Problem requirements -> Every line of the data below is to be duplicated exactly, pictures excepted.
[Provided records — start]
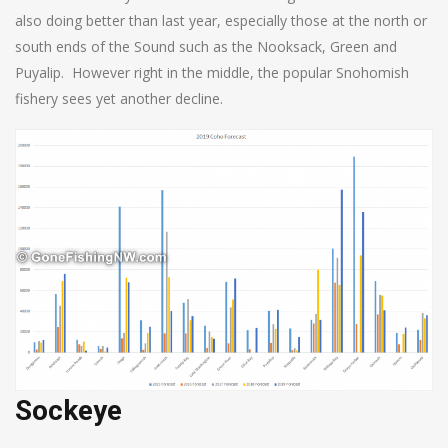
also doing better than last year, especially those at the north or
south ends of the Sound such as the Nooksack, Green and
Puyalip. However right in the middle, the popular Snohomish
fishery sees yet another decline.
Sockeye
[Provided records — finish]
Completed exercise ->
also doing better than last year, especially those at the north or
south ends of the Sound such as the Nooksack, Green and
Puyalip. However right in the middle, the popular Snohomish
fishery sees yet another decline.
Sockeye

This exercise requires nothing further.